Bob White speaks similarly: “I was alive to see 1966 at 10 years of age. Historically, it’s incredible. I think for me, regarding Gareth, I remind people that he is one of our own. Don’t forget that – we stick with him. He’s come through the ranks of Crystal Palace and we should be incredibly proud of that.”

“I’m really proud to say that I’m still a mate of his,” says Thomas. “He’s been a delight to keep in touch with.”

Writing about his career a few years ago, Southgate was modest: “Ask me to list my achievements and I’ll ask you if you’ve got five seconds to spare.”

But while there are players with more glittering trophy cabinets, few could claim to inspire the same warmth that Southgate does from those who knew him best.

A Division One title and a League Cup winners medal remain the only silverware.

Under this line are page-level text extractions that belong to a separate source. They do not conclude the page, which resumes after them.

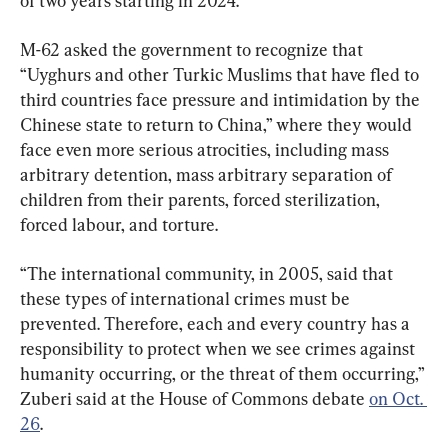
of two years starting in 2024.
M-62 asked the government to recognize that 
“Uyghurs and other Turkic Muslims that have fled to 
third countries face pressure and intimidation by the 
Chinese state to return to China,” where they would 
face even more serious atrocities, including mass 
arbitrary detention, mass arbitrary separation of 
children from their parents, forced sterilization, 
forced labour, and torture.
“The international community, in 2005, said that 
these types of international crimes must be 
prevented. Therefore, each and every country has a 
responsibility to protect when we see crimes against 
humanity occurring, or the threat of them occurring,” 
Zuberi said at the House of Commons debate 
on Oct. 
26
.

But Southgate’s existential impact is far more important. He calms furores, encourages selflessness and inspires generosity, creating a spirit of togetherness that permeates outward from St. George’s Park and soothes the national psyche.

He’s a listener, often quiet and reflective when others would see anger as the only reaction. But that’s leadership.

When he walks out at Wembley to try and reach a sporting utopia that has evaded the nation for so long, he’ll inspire fond smiles from all those who don’t know him – and even fonder ones from those who do.

There can’t be many better achievements than that.